Я прошёл через весь вагон, что-то ища. Потом остановился, вспоминая, что мне [, собственно,] надо. Я искал место. В вагоне почему-то шумели. Но если бы даже молчали, я бы всё равно сказал: В вагоне почему-то молчали. Людей в каждом купе было набито битком, но все они походили на одно и то же лицо. В каждом купе [одним и тем же голосом] рассказывали единственную историю. Я сел, кажется, у окна, потому что видел проносящиеся поля. Низкое круглое солнце лежало впереди, оно приближалось, суживаясь, как воронка. Солнце [чёрных] непостижимых пространств. Я был пылинкой, а в горле стоял большущий ком.
На следующее солнце грузовики со студентами уезжали в колхоз. Они ехали, набитые песнями и [свежим] смехом. Ровный ветер гудел на висках [и, блестя, неизбывно стекал с отдутых волос]. Длинное шоссе наматывалось, как трансмиссия. Но вот свернули на толчки и, пыля, грузовики разъехались по бригадам. В группе нас было четверо и двадцать девчонок. Мы поселились в низкой саманной хате под соломенной крышей.

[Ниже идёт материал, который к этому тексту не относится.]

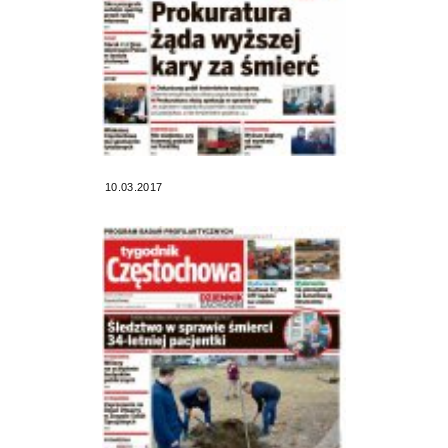
10.03.2017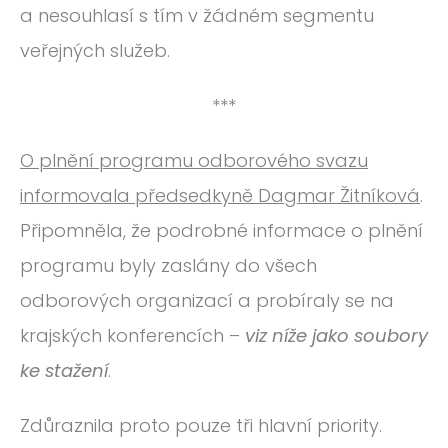
a nesouhlasí s tím v žádném segmentu
veřejných služeb.
***
O plnění programu odborového svazu
informovala předsedkyně Dagmar Žitníková
.
Připomněla, že podrobné informace o plnění
programu byly zaslány do všech
odborových organizací a probíraly se na
krajských konferencích –
viz níže jako soubory
ke stažení
.
Zdůraznila proto pouze tři hlavní priority.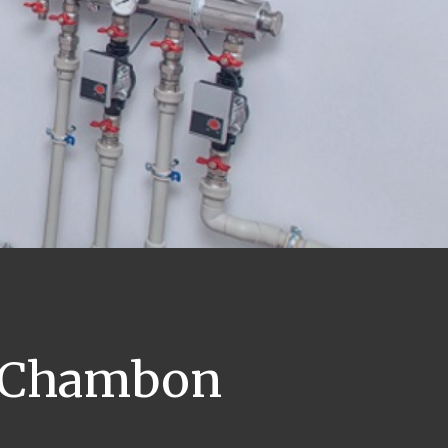
 Chambon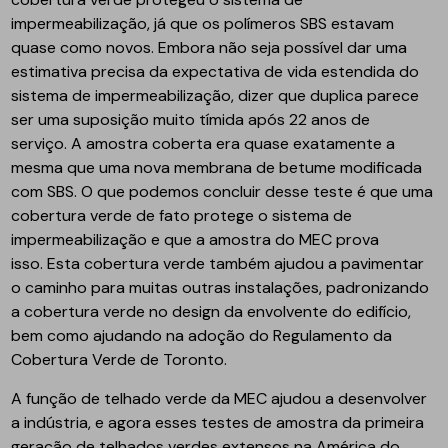
impermeabilização, já que os polímeros SBS estavam
quase como novos. Embora não seja possível dar uma
estimativa precisa da expectativa de vida estendida do
sistema de impermeabilização, dizer que duplica parece
ser uma suposição muito tímida após 22 anos de
serviço. A amostra coberta era quase exatamente a
mesma que uma nova membrana de betume modificada
com SBS. O que podemos concluir desse teste é que uma
cobertura verde de fato protege o sistema de
impermeabilização e que a amostra do MEC prova
isso. Esta cobertura verde também ajudou a pavimentar
o caminho para muitas outras instalações, padronizando
a cobertura verde no design da envolvente do edifício,
bem como ajudando na adoção do Regulamento da
Cobertura Verde de Toronto.
A função de telhado verde da MEC ajudou a desenvolver
a indústria, e agora esses testes de amostra da primeira
geração de telhados verdes extensos na América do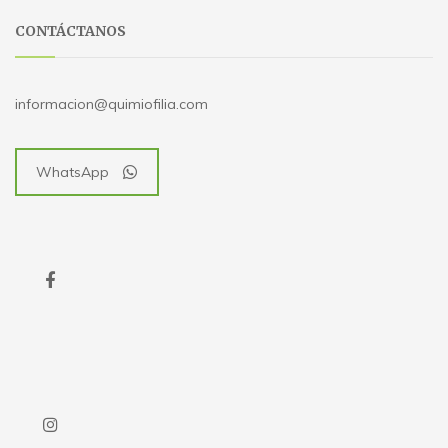
CONTÁCTANOS
informacion@quimiofilia.com
WhatsApp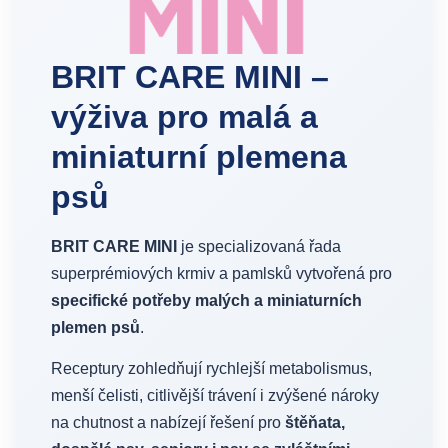
BRIT CARE MINI –
výživa pro malá a
miniaturní plemena
psů
BRIT CARE MINI
je specializovaná řada
superprémiových krmiv a pamlsků vytvořená pro
specifické potřeby malých a miniaturních
plemen psů
.
Receptury zohledňují rychlejší metabolismus,
menší čelisti, citlivější trávení i zvýšené nároky
na chutnost a nabízejí řešení pro
štěňata,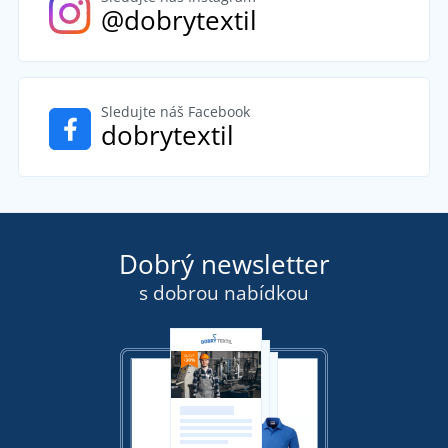
@dobrytextil
Sledujte náš Facebook
dobrytextil
Dobrý newsletter
s dobrou nabídkou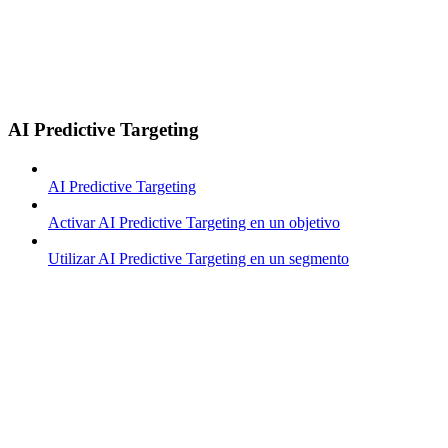
AI Predictive Targeting
AI Predictive Targeting
Activar AI Predictive Targeting en un objetivo
Utilizar AI Predictive Targeting en un segmento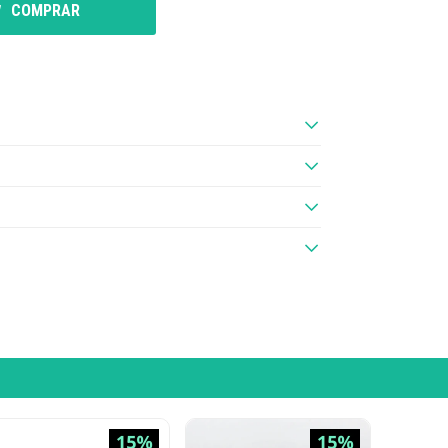
COMPRAR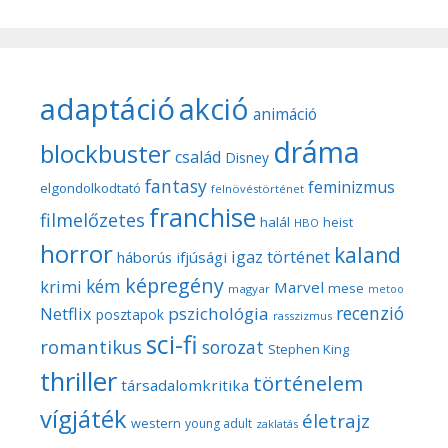
adaptáció
akció
animáció
dráma
blockbuster
család
Disney
fantasy
feminizmus
elgondolkodtató
felnövéstörténet
franchise
filmelőzetes
halál
heist
HBO
horror
kaland
igaz történet
háborús
ifjúsági
képregény
kém
krimi
Marvel
mese
magyar
metoo
recenzió
pszichológia
Netflix
posztapok
rasszizmus
sci-fi
romantikus
sorozat
Stephen King
thriller
történelem
társadalomkritika
vígjáték
életrajz
western
young adult
zaklatás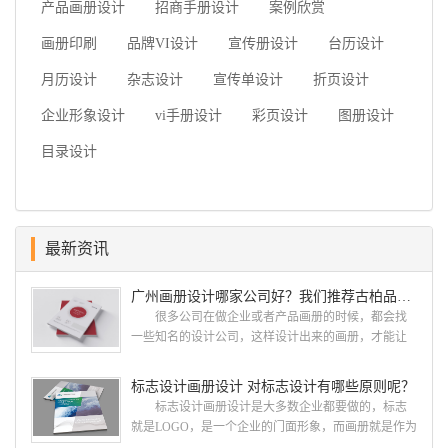
产品画册设计
招商手册设计
案例欣赏
画册印刷
品牌VI设计
宣传册设计
台历设计
月历设计
杂志设计
宣传单设计
折页设计
企业形象设计
vi手册设计
彩页设计
图册设计
目录设计
最新资讯
广州画册设计哪家公司好？我们推荐古柏品牌设计
很多公司在做企业或者产品画册的时候，都会找
一些知名的设计公司，这样设计出来的画册，才能让
人眼前一亮，才能够给公司带来好的效益，下面小编
就给大家说说广州画册设计找哪家公司。 广州画
标志设计画册设计 对标志设计有哪些原则呢？
册设计哪家公司好？本地人都会选择古柏品牌设
标志设计画册设计是大多数企业都要做的，标志
计 广州古柏品牌设计有限公司成立于2004年，是
就是LOGO，是一个企业的门面形象，而画册就是作为
由一群专业、独特的IT精英组成的团队。一直以来，
宣传，把企业的形象和活动更好的植入给大众，标志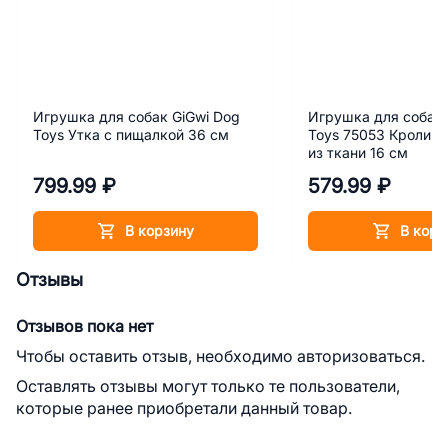
Игрушка для собак GiGwi Dog
Игрушка для собак 
Toys Утка с пищалкой 36 см
Toys 75053 Кролик 
из ткани 16 см
799.99 ₽
579.99 ₽
В корзину
В корз
Отзывы
Отзывов пока нет
Чтобы оставить отзыв, необходимо авторизоваться.
Оставлять отзывы могут только те пользователи,
которые ранее приобретали данный товар.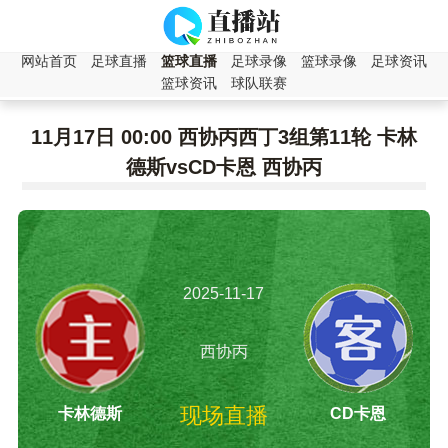
网站首页
足球直播
篮球直播
足球录像
篮球录像
足球资讯
篮球资讯
球队联赛
11月17日 00:00 西协丙西丁3组第11轮 卡林
德斯vsCD卡恩 西协丙
2025-11-17
00:00:00
西协丙
现场直播
卡林德斯
CD卡恩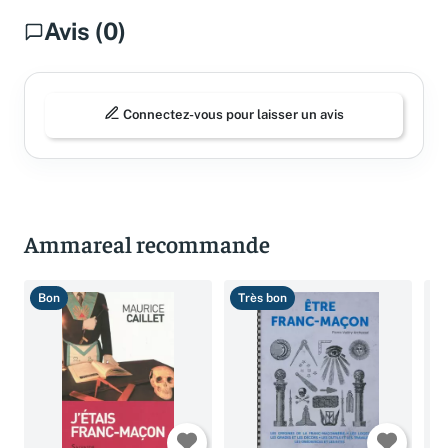
Avis (0)
Connectez-vous pour laisser un avis
Ammareal recommande
Bon
Très bon
B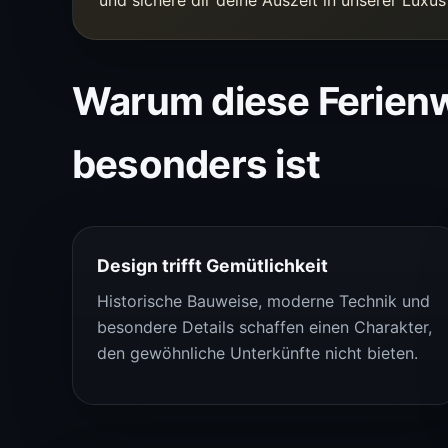
Warum diese Ferie
besonders ist
Design trifft Gemütlichkeit
Historische Bauweise, moderne Technik und
besondere Details schaffen einen Charakter,
den gewöhnliche Unterkünfte nicht bieten.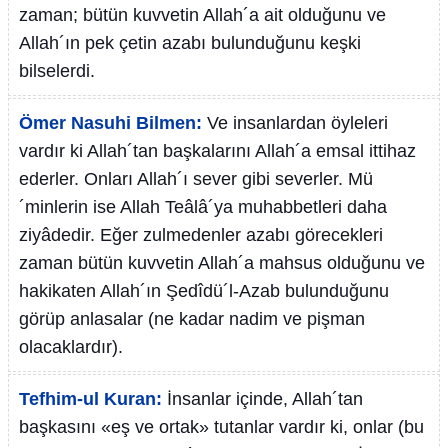
zaman; bütün kuvvetin Allah´a ait olduğunu ve
Allah´ın pek çetin azabı bulunduğunu keşki
bilselerdi.
Ömer Nasuhi Bilmen:
Ve insanlardan öyleleri
vardır ki Allah´tan başkalarını Allah´a emsal ittihaz
ederler. Onları Allah´ı sever gibi severler. Mü
´minlerin ise Allah Teâlâ´ya muhabbetleri daha
ziyâdedir. Eğer zulmedenler azabı görecekleri
zaman bütün kuvvetin Allah´a mahsus olduğunu ve
hakikaten Allah´ın Şedîdü´l-Azab bulunduğunu
görüp anlasalar (ne kadar nadim ve pişman
olacaklardır).
Tefhim-ul Kuran:
İnsanlar içinde, Allah´tan
başkasını «eş ve ortak» tutanlar vardır ki, onlar (bu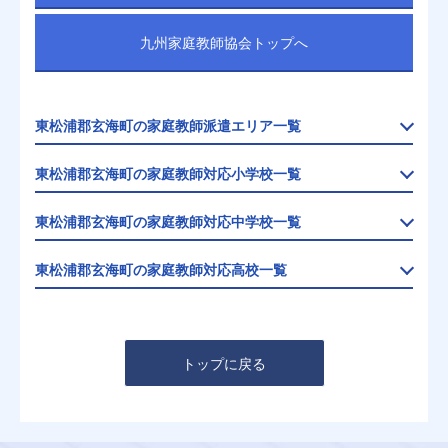
九州家庭教師協会トップへ
東松浦郡玄海町の家庭教師派遣エリア一覧
東松浦郡玄海町の家庭教師対応小学校一覧
東松浦郡玄海町の家庭教師対応中学校一覧
東松浦郡玄海町の家庭教師対応高校一覧
トップに戻る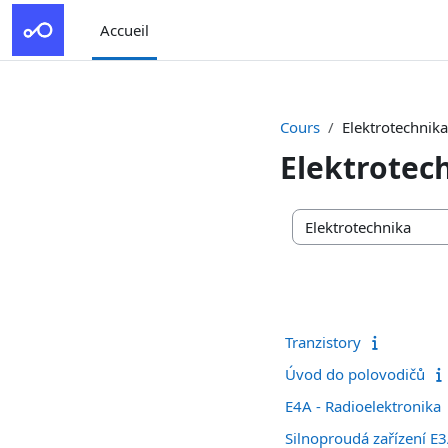
Passer au contenu principal
Accueil
Cours
Elektrotechnika
Elektrotec
Catégories de cours
Tranzistory
Úvod do polovodičů
E4A - Radioelektronika
Silnoproudá zařízení E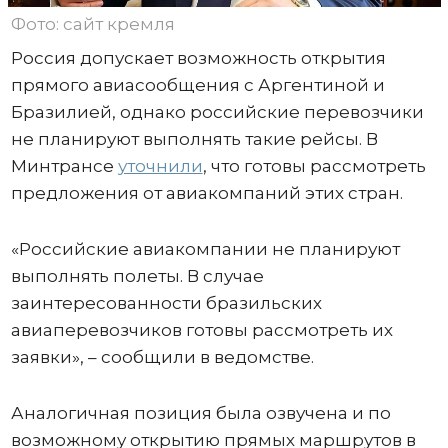
Фото: сайт кремля
Россия допускает возможность открытия
прямого авиасообщения с Аргентиной и
Бразилией, однако российские перевозчики
не планируют выполнять такие рейсы. В
Минтрансе
уточнили
, что готовы рассмотреть
предложения от авиакомпаний этих стран.
«Российские авиакомпании не планируют
выполнять полеты. В случае
заинтересованности бразильских
авиаперевозчиков готовы рассмотреть их
заявки», – сообщили в ведомстве.
Аналогичная позиция была озвучена и по
возможному открытию прямых маршрутов в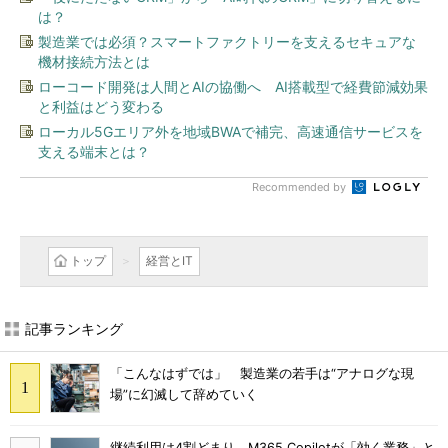
は？
製造業では必須？スマートファクトリーを支えるセキュアな
機材接続方法とは
ローコード開発は人間とAIの協働へ AI搭載型で経費節減効果
と利益はどう変わる
ローカル5Gエリア外を地域BWAで補完、高速通信サービスを
支える端末とは？
Recommended by
トップ
経営とIT
記事ランキング
「こんなはずでは」 製造業の若手は“アナログな現
場”に幻滅して辞めていく
継続利用は4割どまり M365 Copilotが「効く業務」と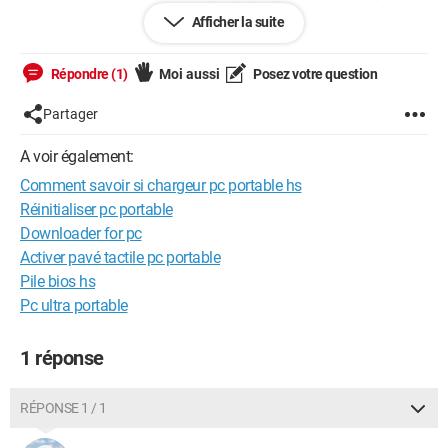
la je me rend compte que sur batterie charger l'ordi s'allume et
Afficher la suite
fonctionne très bien mais des que je branche le chargeur il
plante sec et se rallume mais je nai rien remarquer sur le
chargeur pas de fil dénuder ou pincer
Répondre (1)
Moi aussi
Posez votre question
donc si quelqu'un c dou cela vien je lui en serai tres
Partager
reconaissant ou sache comment tester un chargeur
A voir également:
merci de vos reponse
Comment savoir si chargeur pc portable hs
Réinitialiser pc portable
Downloader for pc
Activer pavé tactile pc portable
Pile bios hs
Pc ultra portable
1 réponse
RÉPONSE 1 / 1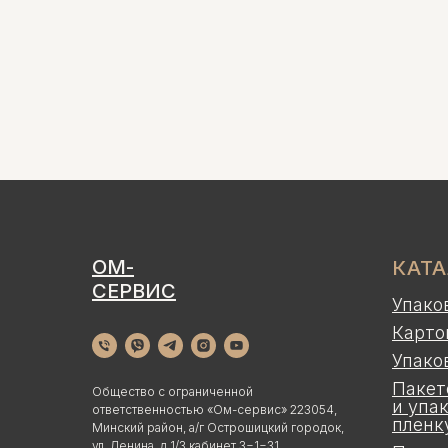
ОМ-
КАТ
СЕРВИС
Упако
Карто
Упако
Пакет
Общество с ограниченной
и упа
ответственностью «Ом-сервис» 223054,
пленк
Минский район, а/г Острошицкий городок,
ул. Ленина, д 1/3 кабинет 3−1−31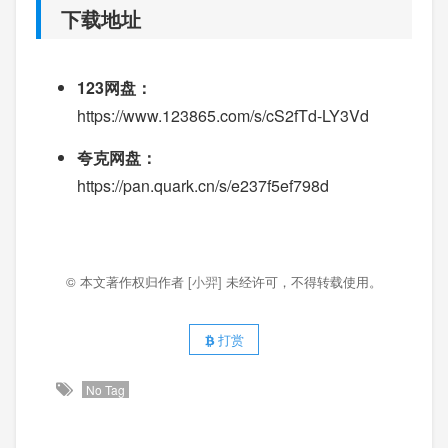
下载地址
123网盘：
https://www.123865.com/s/cS2fTd-LY3Vd
夸克网盘：
https://pan.quark.cn/s/e237f5ef798d
© 本文著作权归作者
[小羿]
未经许可，不得转载使用。
打赏
No Tag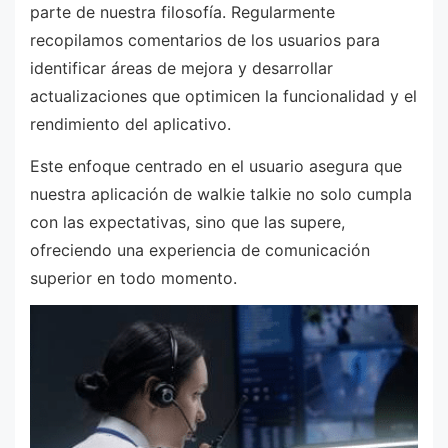
parte de nuestra filosofía. Regularmente
recopilamos comentarios de los usuarios para
identificar áreas de mejora y desarrollar
actualizaciones que optimicen la funcionalidad y el
rendimiento del aplicativo.
Este enfoque centrado en el usuario asegura que
nuestra aplicación de walkie talkie no solo cumpla
con las expectativas, sino que las supere,
ofreciendo una experiencia de comunicación
superior en todo momento.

Девчонки в большой комнате, а мы во второй. Девчонок было много, они набились туда, как семечки в дыню. Ночью им некуда было девать локти и, укладываясь спать, они всегда жарко стонали. По утрам мы [величественно] опускали ноги в башмаки. Башмаки лежали на толстенных ковригах вчерашней грязи, налипшей с травой и огнистыми остьями. Разбитое стекло в окошке было заткнуто волейбольной покрышкой, в которую предварительно напихали сухой соломы. Когда дул ветер, на земляной пол сыпалась полова. На стенах шуршали отклеившиеся сельскохозяйственные плакаты, в углу стоял [большой] стол, прямолинейный, как мужицкая философия. На одной стене иноземной бабочкой висела жёлтая гитара с чёрной каёмкой. В чуткой тишине хату до краёв наполнял мелодичный капельный перезвон. Это [шальные] мухи задевали за тонкие нервы [гитарных] струн.
Из четверых, кроме меня, был владелец гитары Шаповалов. У него было тридцать шесть зубов. Он всегда хохотал. [ «Остряки бреются остротами.» «Неверные жёны, носите платья со шлейфом: заметать следы.» «Нос нашего бригадира похож на сапог, поставленный на дерюжку усов.» В жизни он видел смешные стороны.] Поэтому когда-нибудь я его приглашу на похороны Шрамко. Шрамко — тоже один из четверых. Король анекдотов. «Армянское радио спрашивают, армянское радио отвечает». Он вечно прислушивался: «Что, что ответило армянское радио? А! Вот оказывается что. Да это же, друг, старо как мир. Я это [где-то] уже слышал.» Но его сразу же поставили в тупик, рассказав [глупенькую историйку] анекдот, который он не знал. Тот анекдот знали все мыслимые поезда [, в которых мне приходилось ездить. О Шрамко можно сказать так: он жил между ушей].
Был среди нас четвёртый, но я его не запомнил. Кажется, он не имел зубной щётки.
[ — Не будьте серьёзными, — говорил Шаповалов, — это скучно, как чистая дисциллированная вода.
— Ничего, — говорил я, — мы за чистоту золота, ту, что 96 пробы.
— Погодите, — говорил Шрамко, моргая бывалым глазом, — я знал одну чувиху, красавицу 96 пробы. Блеск. Но чистоты — увы ни грана. Тут уж я говорю, что знаю.